--- Stored data entries ---
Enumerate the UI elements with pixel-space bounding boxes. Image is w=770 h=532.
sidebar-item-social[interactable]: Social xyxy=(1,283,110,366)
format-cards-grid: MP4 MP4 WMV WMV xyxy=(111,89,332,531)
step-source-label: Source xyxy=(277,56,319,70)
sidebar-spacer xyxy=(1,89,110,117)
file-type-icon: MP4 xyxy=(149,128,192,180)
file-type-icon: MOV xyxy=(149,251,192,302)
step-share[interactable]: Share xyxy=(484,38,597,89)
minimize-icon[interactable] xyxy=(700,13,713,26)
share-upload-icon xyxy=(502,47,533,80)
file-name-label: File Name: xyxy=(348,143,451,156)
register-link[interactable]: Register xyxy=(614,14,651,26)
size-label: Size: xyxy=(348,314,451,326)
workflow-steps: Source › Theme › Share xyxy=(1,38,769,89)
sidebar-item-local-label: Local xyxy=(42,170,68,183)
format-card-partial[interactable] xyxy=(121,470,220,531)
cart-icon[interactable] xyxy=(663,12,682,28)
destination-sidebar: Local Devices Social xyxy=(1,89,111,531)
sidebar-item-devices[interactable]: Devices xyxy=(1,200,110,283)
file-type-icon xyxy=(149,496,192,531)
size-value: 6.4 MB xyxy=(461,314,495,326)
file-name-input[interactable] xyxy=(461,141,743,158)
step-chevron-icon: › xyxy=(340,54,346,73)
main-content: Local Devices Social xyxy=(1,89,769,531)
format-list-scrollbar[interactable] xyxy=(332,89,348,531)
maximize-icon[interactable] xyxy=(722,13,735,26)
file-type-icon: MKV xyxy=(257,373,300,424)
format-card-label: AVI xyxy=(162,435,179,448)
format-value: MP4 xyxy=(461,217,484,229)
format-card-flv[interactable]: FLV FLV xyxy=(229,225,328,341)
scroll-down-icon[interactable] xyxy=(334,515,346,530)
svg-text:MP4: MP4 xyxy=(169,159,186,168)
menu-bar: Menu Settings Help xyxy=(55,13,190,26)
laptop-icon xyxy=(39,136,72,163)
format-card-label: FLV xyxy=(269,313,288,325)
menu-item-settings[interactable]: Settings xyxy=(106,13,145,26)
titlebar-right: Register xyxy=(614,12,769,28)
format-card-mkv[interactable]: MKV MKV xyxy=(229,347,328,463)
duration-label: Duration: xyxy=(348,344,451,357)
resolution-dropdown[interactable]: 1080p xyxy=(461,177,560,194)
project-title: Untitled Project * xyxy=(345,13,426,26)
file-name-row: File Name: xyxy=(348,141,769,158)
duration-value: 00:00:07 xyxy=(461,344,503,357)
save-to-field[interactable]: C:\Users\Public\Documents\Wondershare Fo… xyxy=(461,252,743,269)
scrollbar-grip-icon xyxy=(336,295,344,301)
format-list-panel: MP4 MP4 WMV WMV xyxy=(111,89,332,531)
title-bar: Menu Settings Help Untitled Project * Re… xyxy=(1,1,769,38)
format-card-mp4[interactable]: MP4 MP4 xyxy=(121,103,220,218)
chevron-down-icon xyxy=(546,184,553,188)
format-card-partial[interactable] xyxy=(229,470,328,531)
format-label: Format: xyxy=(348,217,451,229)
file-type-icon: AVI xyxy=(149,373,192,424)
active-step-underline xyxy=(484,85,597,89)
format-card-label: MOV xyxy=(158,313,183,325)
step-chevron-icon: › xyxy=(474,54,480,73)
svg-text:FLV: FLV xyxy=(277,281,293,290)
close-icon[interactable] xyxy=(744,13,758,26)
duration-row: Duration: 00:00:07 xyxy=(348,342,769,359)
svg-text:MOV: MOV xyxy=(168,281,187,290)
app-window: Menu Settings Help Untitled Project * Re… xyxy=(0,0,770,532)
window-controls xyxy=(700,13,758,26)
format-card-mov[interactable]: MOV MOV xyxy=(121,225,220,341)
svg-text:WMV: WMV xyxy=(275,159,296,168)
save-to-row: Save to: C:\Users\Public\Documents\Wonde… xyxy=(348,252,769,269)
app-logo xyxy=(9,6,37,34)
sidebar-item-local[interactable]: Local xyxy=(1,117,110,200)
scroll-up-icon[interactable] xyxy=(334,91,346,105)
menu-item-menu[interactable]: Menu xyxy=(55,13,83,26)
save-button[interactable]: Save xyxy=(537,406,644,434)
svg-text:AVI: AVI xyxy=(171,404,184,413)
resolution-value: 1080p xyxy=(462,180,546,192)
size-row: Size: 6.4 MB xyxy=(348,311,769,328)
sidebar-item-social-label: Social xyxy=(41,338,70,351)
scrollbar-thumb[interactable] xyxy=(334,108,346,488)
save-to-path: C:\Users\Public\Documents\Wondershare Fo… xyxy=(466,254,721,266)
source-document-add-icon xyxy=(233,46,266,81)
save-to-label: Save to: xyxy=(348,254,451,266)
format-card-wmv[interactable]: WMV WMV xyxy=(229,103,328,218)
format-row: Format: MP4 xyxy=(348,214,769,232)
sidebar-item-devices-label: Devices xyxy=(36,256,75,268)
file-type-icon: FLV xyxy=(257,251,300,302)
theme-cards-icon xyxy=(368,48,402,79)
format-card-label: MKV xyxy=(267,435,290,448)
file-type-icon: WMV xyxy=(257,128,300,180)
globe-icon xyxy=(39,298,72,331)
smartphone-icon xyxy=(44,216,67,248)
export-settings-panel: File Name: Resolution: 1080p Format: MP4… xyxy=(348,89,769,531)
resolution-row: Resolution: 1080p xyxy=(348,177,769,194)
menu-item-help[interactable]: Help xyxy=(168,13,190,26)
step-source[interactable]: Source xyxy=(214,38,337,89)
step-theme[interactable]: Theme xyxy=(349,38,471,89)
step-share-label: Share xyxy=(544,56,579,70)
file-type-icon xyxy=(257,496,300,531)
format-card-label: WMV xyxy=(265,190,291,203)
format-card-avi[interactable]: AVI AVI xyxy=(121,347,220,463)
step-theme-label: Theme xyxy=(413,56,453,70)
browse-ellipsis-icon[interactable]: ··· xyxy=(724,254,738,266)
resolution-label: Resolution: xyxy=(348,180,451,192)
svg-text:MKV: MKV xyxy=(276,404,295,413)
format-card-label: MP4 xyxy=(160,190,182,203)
---
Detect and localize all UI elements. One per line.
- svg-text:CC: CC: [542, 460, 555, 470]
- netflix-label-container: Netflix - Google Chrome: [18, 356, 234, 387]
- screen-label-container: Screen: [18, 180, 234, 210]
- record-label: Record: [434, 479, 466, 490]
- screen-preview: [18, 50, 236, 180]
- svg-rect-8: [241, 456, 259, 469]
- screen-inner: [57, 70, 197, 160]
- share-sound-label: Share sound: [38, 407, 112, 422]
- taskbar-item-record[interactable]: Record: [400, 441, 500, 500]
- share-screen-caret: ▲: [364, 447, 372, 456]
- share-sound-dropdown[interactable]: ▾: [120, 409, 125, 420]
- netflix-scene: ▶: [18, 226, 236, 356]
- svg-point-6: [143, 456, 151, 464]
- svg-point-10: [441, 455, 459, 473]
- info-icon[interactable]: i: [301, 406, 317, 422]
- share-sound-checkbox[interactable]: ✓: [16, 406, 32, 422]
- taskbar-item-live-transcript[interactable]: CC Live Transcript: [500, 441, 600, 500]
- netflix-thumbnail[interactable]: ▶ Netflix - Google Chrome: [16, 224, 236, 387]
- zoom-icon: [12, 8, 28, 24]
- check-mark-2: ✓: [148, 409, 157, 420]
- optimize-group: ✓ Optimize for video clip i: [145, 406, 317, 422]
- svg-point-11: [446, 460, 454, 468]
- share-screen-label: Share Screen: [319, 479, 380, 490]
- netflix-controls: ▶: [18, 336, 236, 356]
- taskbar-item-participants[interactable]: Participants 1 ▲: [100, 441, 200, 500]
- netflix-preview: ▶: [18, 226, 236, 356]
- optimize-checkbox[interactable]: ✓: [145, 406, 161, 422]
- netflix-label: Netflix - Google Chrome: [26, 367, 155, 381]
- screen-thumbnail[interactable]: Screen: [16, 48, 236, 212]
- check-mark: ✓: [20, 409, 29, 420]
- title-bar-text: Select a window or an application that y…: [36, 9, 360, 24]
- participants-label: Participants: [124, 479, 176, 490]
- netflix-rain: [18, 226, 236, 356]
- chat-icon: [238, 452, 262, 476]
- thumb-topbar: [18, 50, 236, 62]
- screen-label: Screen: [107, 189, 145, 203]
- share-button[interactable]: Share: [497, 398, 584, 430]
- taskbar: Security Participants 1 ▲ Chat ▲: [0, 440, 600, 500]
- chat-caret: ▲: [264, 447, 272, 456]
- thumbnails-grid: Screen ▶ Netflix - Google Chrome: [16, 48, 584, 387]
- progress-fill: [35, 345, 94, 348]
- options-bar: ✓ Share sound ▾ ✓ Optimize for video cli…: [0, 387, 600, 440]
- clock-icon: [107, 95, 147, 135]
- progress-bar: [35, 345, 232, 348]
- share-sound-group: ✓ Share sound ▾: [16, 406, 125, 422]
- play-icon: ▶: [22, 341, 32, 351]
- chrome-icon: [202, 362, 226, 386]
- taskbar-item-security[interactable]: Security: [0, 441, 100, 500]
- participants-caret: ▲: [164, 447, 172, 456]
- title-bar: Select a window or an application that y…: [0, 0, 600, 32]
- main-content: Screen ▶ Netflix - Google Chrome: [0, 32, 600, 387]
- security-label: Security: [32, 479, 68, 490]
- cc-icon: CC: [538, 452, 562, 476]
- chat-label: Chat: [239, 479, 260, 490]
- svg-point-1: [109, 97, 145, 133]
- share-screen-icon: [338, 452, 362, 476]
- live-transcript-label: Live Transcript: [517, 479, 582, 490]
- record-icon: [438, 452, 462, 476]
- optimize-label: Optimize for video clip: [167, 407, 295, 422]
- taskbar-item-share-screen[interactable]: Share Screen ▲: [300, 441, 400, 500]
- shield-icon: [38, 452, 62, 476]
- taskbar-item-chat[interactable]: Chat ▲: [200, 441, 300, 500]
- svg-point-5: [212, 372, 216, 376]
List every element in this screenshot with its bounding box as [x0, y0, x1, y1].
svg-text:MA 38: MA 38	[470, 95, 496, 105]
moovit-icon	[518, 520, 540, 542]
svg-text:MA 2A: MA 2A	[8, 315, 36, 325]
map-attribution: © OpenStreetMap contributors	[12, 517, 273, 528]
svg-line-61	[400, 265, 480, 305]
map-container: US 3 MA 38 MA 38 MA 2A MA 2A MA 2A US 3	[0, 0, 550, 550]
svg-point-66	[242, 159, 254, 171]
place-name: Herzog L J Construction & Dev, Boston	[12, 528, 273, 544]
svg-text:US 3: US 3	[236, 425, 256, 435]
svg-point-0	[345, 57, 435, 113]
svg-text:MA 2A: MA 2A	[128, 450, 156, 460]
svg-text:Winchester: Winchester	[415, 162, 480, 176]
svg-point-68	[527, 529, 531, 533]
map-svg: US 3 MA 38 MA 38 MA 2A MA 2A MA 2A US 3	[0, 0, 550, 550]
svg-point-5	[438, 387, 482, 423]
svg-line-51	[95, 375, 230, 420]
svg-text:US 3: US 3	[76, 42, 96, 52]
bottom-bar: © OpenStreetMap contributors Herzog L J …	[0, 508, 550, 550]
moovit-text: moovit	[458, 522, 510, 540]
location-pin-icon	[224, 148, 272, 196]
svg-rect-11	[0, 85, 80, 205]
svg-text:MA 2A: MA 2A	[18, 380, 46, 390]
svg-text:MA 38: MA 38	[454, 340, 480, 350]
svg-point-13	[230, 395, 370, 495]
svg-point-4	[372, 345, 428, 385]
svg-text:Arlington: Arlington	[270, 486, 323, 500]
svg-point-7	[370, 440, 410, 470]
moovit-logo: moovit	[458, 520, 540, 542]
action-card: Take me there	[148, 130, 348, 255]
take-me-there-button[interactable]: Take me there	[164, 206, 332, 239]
* * *
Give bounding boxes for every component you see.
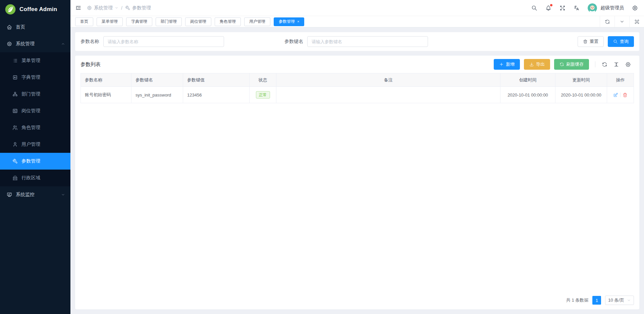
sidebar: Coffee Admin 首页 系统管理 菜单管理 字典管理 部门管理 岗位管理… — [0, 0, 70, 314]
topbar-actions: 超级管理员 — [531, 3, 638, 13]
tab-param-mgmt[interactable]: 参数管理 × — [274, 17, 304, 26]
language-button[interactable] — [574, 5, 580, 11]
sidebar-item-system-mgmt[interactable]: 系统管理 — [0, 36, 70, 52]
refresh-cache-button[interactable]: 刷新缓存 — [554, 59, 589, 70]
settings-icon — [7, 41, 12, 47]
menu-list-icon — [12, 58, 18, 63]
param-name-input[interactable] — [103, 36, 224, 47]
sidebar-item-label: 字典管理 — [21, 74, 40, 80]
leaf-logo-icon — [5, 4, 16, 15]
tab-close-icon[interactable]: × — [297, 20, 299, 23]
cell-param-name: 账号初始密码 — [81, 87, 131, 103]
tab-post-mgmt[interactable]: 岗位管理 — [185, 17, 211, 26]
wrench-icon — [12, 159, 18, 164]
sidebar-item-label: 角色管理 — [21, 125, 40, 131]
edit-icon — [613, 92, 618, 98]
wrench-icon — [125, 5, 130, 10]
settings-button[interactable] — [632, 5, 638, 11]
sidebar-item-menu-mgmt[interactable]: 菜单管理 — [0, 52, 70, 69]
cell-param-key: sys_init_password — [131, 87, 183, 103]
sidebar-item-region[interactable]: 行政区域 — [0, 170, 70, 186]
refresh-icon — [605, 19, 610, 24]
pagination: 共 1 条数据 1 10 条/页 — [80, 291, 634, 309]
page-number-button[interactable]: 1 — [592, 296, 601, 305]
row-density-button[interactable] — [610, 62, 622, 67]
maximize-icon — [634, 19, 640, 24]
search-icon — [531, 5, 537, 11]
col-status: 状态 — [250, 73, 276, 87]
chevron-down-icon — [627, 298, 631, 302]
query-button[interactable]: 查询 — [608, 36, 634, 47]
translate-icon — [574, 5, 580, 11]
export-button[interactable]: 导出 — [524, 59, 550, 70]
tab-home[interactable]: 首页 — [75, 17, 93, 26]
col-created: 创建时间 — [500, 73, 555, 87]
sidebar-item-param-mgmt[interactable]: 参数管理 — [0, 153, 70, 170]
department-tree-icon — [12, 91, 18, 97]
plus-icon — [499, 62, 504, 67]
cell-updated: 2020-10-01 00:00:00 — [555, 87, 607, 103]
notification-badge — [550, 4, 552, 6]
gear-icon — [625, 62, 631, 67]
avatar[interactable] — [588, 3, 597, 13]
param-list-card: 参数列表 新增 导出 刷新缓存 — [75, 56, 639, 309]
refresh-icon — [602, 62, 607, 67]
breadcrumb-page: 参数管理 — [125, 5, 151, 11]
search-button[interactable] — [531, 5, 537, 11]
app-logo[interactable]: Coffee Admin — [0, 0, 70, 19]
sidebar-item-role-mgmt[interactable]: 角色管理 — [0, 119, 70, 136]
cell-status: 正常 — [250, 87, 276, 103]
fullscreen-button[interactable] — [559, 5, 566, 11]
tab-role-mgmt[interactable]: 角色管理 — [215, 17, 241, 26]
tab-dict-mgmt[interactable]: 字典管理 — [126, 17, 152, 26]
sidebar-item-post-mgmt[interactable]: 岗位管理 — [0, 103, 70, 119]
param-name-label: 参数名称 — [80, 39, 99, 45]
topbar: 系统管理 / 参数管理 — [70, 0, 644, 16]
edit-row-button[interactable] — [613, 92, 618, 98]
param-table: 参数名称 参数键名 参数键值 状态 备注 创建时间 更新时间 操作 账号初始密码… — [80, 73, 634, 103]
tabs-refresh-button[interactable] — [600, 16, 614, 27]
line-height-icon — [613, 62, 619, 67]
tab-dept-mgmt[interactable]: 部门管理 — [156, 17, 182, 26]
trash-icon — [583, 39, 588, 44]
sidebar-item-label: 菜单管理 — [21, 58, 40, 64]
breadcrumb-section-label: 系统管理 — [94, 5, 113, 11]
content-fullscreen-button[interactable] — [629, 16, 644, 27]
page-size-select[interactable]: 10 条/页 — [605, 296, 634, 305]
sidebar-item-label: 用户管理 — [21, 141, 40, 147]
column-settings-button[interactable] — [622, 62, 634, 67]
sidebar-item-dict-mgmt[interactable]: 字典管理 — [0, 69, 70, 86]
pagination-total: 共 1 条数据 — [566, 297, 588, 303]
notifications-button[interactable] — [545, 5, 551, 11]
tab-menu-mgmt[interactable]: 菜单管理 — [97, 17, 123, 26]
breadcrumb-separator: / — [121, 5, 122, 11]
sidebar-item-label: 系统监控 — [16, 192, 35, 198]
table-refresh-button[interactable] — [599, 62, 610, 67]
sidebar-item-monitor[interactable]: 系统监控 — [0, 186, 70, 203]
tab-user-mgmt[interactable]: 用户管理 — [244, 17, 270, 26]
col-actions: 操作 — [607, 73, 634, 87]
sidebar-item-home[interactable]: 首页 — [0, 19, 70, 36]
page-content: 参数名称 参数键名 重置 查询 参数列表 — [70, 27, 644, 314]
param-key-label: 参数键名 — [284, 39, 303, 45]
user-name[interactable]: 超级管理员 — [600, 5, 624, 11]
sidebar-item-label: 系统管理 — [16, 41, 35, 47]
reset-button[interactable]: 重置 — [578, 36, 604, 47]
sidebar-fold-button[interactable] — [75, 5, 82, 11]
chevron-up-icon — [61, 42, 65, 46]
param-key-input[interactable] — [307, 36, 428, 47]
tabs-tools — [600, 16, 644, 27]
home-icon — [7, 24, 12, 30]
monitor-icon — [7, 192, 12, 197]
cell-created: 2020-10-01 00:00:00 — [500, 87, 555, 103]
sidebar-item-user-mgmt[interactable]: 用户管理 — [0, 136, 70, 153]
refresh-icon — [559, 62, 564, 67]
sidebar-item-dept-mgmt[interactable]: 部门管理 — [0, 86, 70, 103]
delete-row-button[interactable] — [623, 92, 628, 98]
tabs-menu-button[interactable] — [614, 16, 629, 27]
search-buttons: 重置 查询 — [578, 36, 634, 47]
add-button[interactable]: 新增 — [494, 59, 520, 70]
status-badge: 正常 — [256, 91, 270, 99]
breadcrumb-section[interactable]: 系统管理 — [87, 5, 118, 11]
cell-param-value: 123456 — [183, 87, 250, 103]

--- Exercise prompt ---
Take every line above where "chevron" appears and copy it.

--- Response ---
step-chevron-icon: › xyxy=(340,54,346,73)
chevron-down-icon xyxy=(546,184,553,188)
step-chevron-icon: › xyxy=(474,54,480,73)
chevron-down-icon — [627, 298, 631, 302]
chevron-up-icon — [61, 42, 65, 46]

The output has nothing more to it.